When the plant entered the leaf spreading stage, there are some other pests (e.g., green caterpillars, aphids, grasshoppers). However, they do not significantly affect the growth of Angelica dahurica.
Some planting and production for obtaining medicinal plant Angelica Dahurica of good quality for the sustainable production has been presented in Fig. 3.
CONCLUSION
The results showed that the supply of bio-fertilizer could efficiently promote the development and yield capacity of Angelica dahurica.
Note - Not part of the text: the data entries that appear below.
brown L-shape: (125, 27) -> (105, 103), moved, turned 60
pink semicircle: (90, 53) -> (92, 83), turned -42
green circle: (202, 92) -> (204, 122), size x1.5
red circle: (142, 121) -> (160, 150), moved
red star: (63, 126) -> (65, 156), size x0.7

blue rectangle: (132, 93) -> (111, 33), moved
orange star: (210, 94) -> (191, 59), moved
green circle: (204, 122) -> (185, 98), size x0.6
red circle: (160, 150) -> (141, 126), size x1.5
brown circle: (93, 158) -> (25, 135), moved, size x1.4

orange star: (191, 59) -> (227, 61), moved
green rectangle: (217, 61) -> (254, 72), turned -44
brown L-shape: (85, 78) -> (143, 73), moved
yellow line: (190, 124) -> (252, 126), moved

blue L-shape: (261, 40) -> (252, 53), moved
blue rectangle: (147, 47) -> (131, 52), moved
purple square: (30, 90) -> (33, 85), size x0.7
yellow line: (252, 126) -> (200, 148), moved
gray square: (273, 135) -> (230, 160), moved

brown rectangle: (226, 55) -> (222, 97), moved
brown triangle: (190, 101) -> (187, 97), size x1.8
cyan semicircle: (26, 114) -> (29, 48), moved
It could assist Angelica dahurica in its development and generate high quality of medical content.
SIGNIFICANCE STATEMENT
The present research is a first technical guidance on obtaining medicinal plant materials of good quality for the sustainable production of Angelica dahurica (GACP-WHO).
ACKNOWLEDGMENT
The authors acknowledge the Phu Tho People's Committee within the project grant no. 05/DA-KHCN.PT/2017.